Water firms under fire for cutting pension benefits

The chairman of parliament’s work and pensions committee has accused water companies of paying “massive sums” to shareholders while cutting their workers’ pension benefits.

Frank Field, who has earned a high profile in recent years because of his crusade on behalf of the BHS pension scheme’s members, has raised with Ofwat chief executive Rachel Fletcher plans by Anglian Water and United Utilities to close their defined benefit scheme to future payments.

The changes to the accrual arrangements, which unions claim could cost younger workers up to £10,000 per annum in lost retirement income, have already resulted in hundreds of staff striking at United Utilities last month. Staff at Anglian are also planning industrial action to protest against their company’s pension shake-up plans.

Field highlights “the Anglian Water schemes currently have an £86 million deficit on an IAS19 accounting basis while the United Utilities pension scheme has a £220 million surplus on this basis”.

Ofwat granted water companies leeway in 2014 to recover some of the costs of deficit repair contributions through customers’ water bills until the early 2020s but noted that “there are strong arguments for shareholders to bear these costs in future.”

Field writes to Fletcher that over the last five years, United Utilities has reported total after-tax profits of £1.6 billion, of which it has paid £1.2 billion in dividends to shareholders.
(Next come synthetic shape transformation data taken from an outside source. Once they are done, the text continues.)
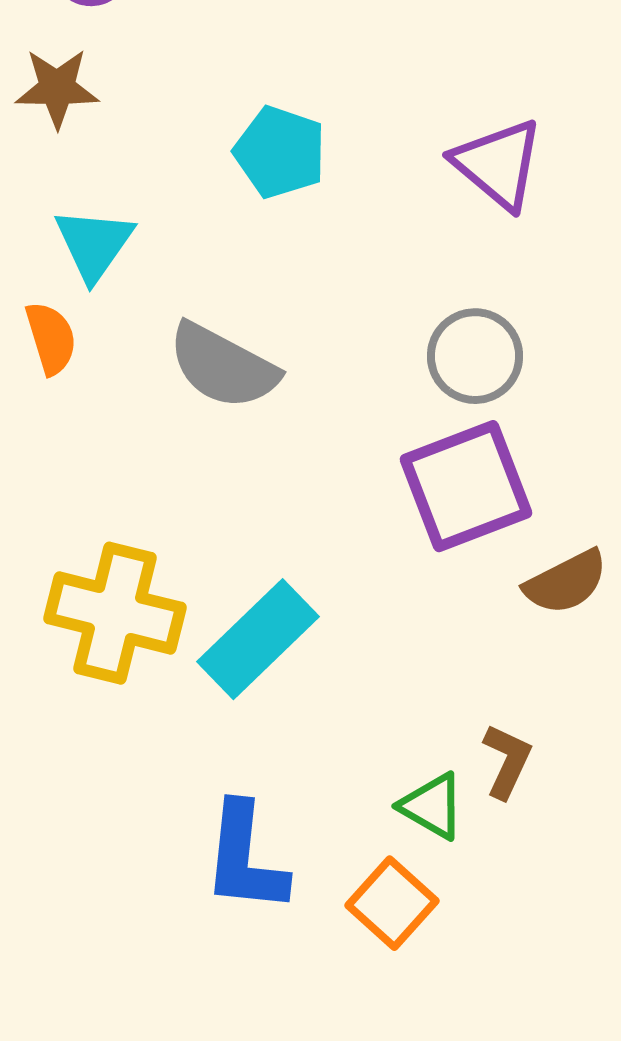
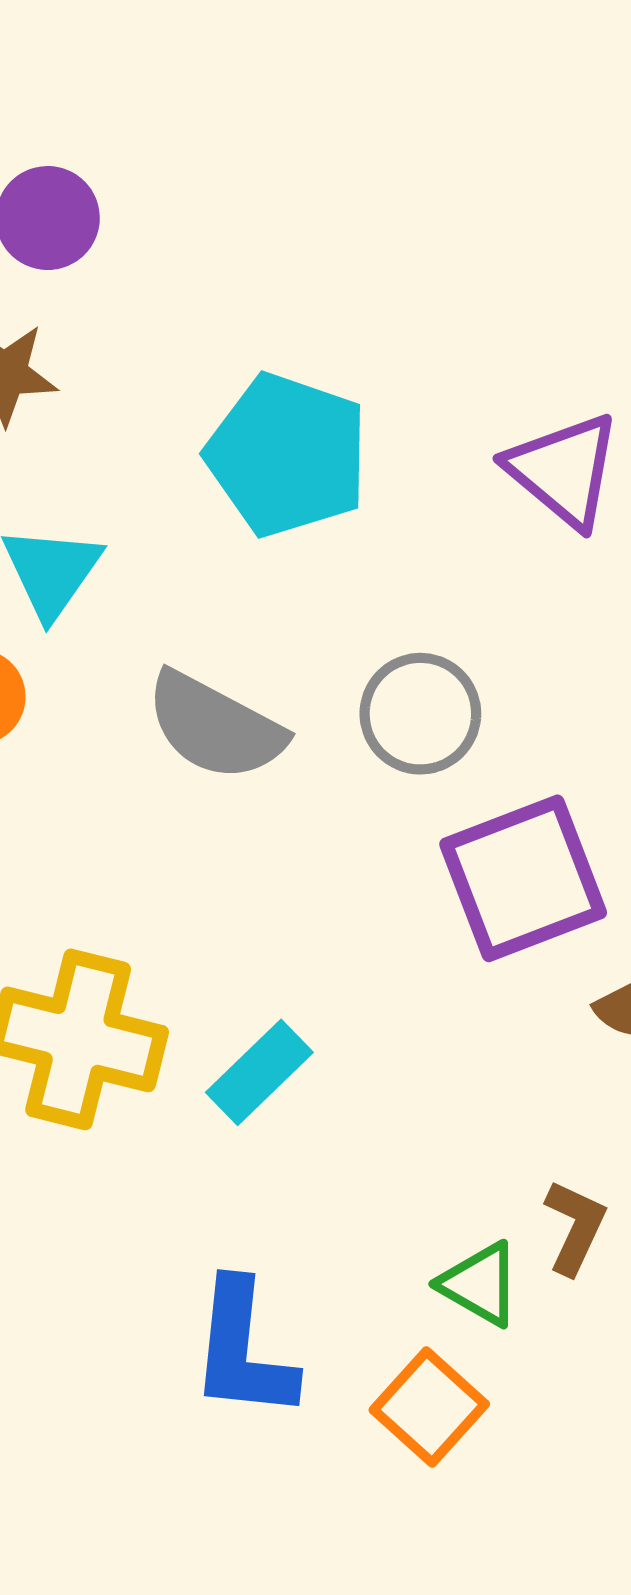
cyan pentagon: (280, 152) -> (287, 455), size x1.4
gray circle: (475, 356) -> (420, 714), moved
cyan rectangle: (258, 639) -> (259, 1072), size x0.7

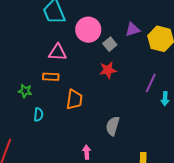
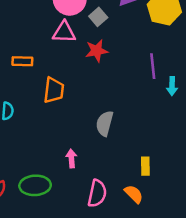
pink triangle: (58, 52) -> (64, 32), moved
purple line: (151, 83) -> (153, 66), turned -30

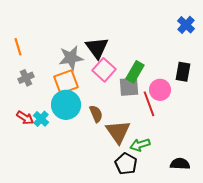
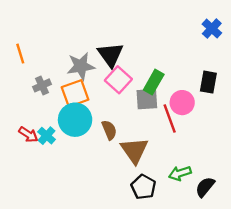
gray cross: (26, 78) -> (42, 85), moved
green arrow: (140, 145) -> (180, 173), moved
black semicircle: (180, 164) -> (205, 187), turned -54

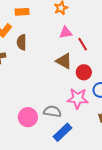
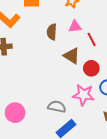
brown semicircle: (22, 42) -> (52, 32), moved
pink circle: (28, 117) -> (15, 113), moved

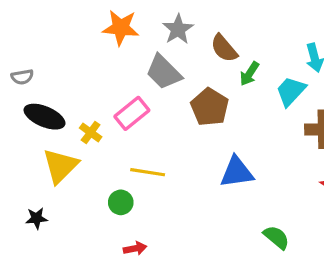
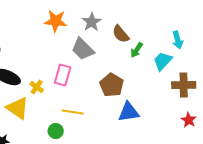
brown pentagon: (210, 107) -> (112, 85), moved
pink rectangle: (132, 113) -> (63, 75), turned -35
yellow triangle: (60, 166) -> (18, 108), turned -40

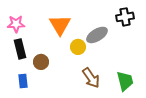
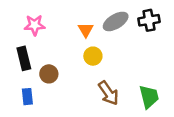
pink star: (16, 24) -> (35, 25), moved
orange triangle: (60, 25) -> (86, 30), moved, size x0.6
gray ellipse: (97, 35) -> (116, 21), moved

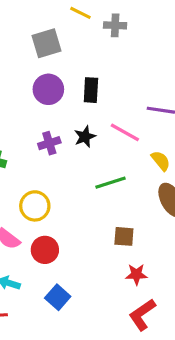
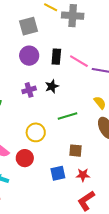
gray cross: (115, 25) -> (73, 16), size x1.5
pink line: (125, 132) -> (79, 61), moved
yellow circle: (35, 206) -> (36, 132), moved
blue square: (58, 297) -> (58, 173), moved, turned 35

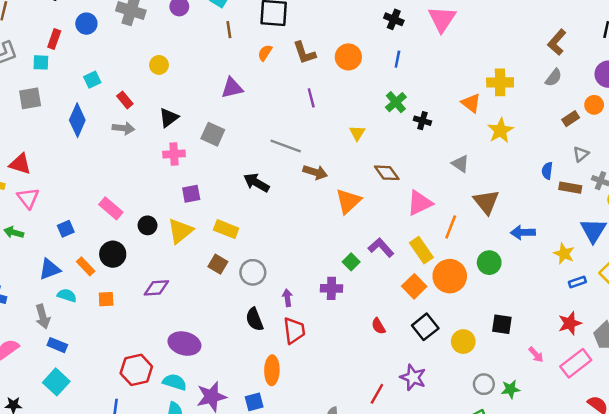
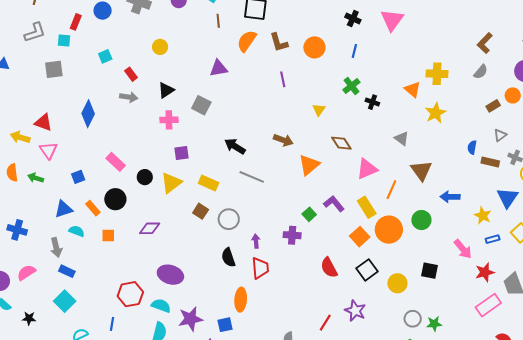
orange semicircle: (265, 53) -> (247, 41), size x1.6
blue diamond: (77, 120) -> (88, 114), moved
gray line: (286, 146) -> (252, 177), moved
red semicircle: (378, 326) -> (329, 268), size x1.5
pink arrow: (536, 355) -> (463, 249), moved, size x1.5

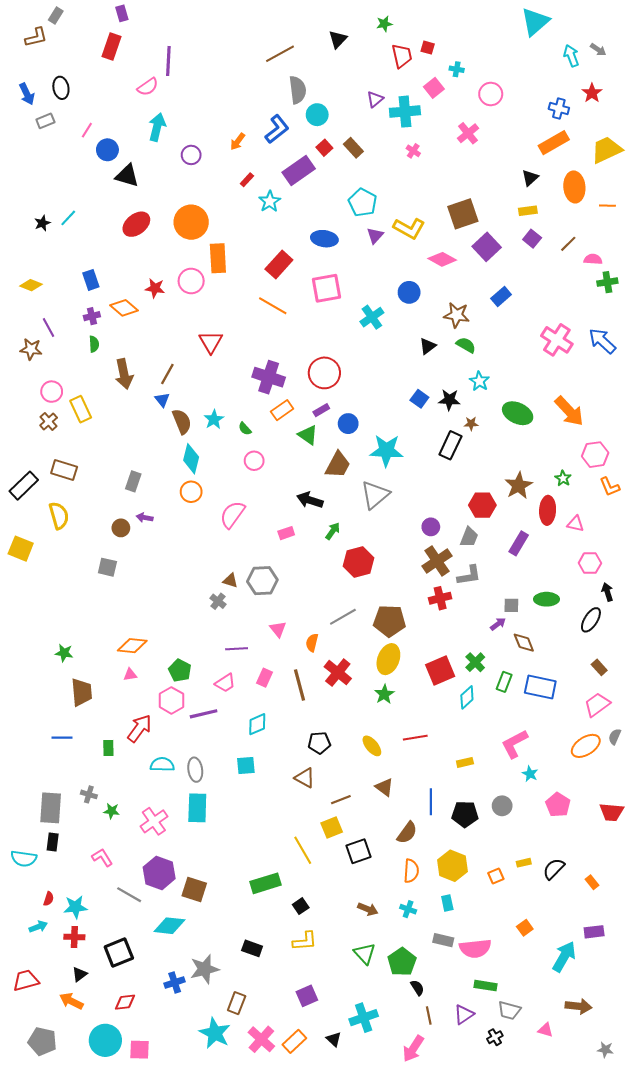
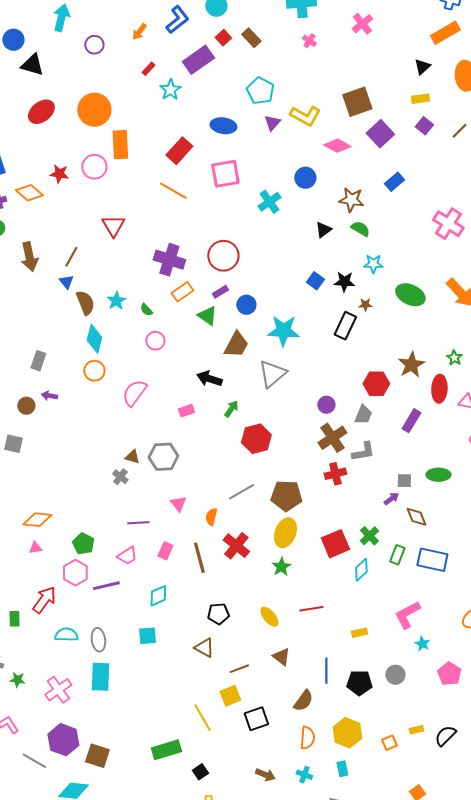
cyan star: (479, 381) -> (373, 264), turned -30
Over the same period,  Anglian has forked out half of its £1.6 billion worth of after tax profits in shareholders’ dividends, the letter says.

Field also quizzes Fletcher on Ofwat’s view of the proposals by Anglian and United Utilities to close their defined benefit pension schemes while continuing to make large payments to shareholders.

Field writes: “There appears to be no effective restraint on these firms’ policy of distributing massive sums to shareholders while cutting the pension benefits that their employees are counting on for their retirement.”

The veteran Labour MP adds that water companies are “natural monopolies”, which enjoy “large and predictable cashflows” from a “captive consumer base”.

He asks if Ofwat has powers to regulate the division of water company resources between shareholder dividends, executive remuneration and pension scheme funding.

A spokesperson for United Utilities, said: “Many companies have found that final salary pension schemes have become much more expensive to fund and United Utilities is no exception. The costs of keeping our company scheme open are predicted to keep on rising to unsustainable levels.

“The unions helped to shape the final version of the new scheme. Rather than scrap the defined benefit scheme as planned, we agreed to introduce a hybrid scheme, which will cost us considerably more. So, we have made considerable concessions already and hope that the unions will show a similar desire to compromise.”

Ofwat is expected to formally respond to Field shortly.